P. Alberto, conosciuto come Tito, era nato il 27 novembre 1933 a Las Heras, Buenos Aires, in Argentina, dove i genitori erano emigrati dal poverissimo comune di Andalo (provincia di Trento). Qualche anno dopo però ritornarono in patria e Alberto, cresciuto ed educato in questa famiglia profondamente cattolica, ben presto decise di consacrare la sua vita alla missione.
Trascorse gli anni della formazione – dal 1951 al 1960 – prima a Firenze, poi a Sunningdale (Inghilterra) e a Venegono (VA).
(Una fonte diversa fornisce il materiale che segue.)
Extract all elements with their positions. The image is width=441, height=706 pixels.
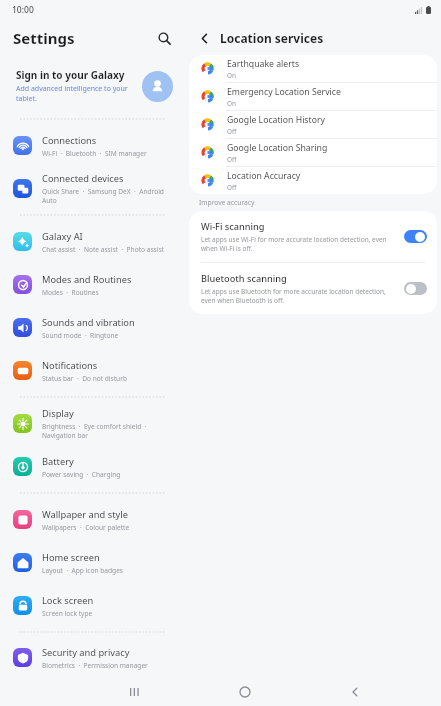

Ordinato sacerdote nell’aprile del 1960, ha trascorso tutta la sua vita sacerdotale-missionaria in Uganda, dal 1960 al 2008, a parte una breve parentesi di due anni a Roma (1982-1984) come Segretario Generale.
Quarantasei anni in Uganda
P. Alberto arrivò in Uganda nel 1960 e fu mandato a Koboko, come assistente di P. Bernardo Sartori, che era parroco, e con P. Francesco Cifaldi che era direttore delle scuole. “Fondamentale fu la sua prima esperienza di missione a fianco di un santo, P. Sartori. – ha detto P. Maurizio Balducci al funerale – Una frequentazione che lo ha marcato e che è un tratto distintivo della nostra spiritualità comboniana: raccogliere il testimone di uno di noi e portarlo avanti con onore. La sua, è stata una vita dedicata alla ricerca, all’approfondimento della verità, del volto di Dio sapienza incarnata, che si rivela nell’uomo e nelle culture. Memorabili sono i suoi studi, come la raccolta di proverbi lugbara che gli sarà costata tanta costanza, ricerca e ascolto. Il fatto che per anni sia stato il responsabile – lui, non-ugandese – del dipartimento di filosofia all’università di Makerere, a Kampala, è un chiaro segno della fiducia di cui godeva presso il senato accademico”.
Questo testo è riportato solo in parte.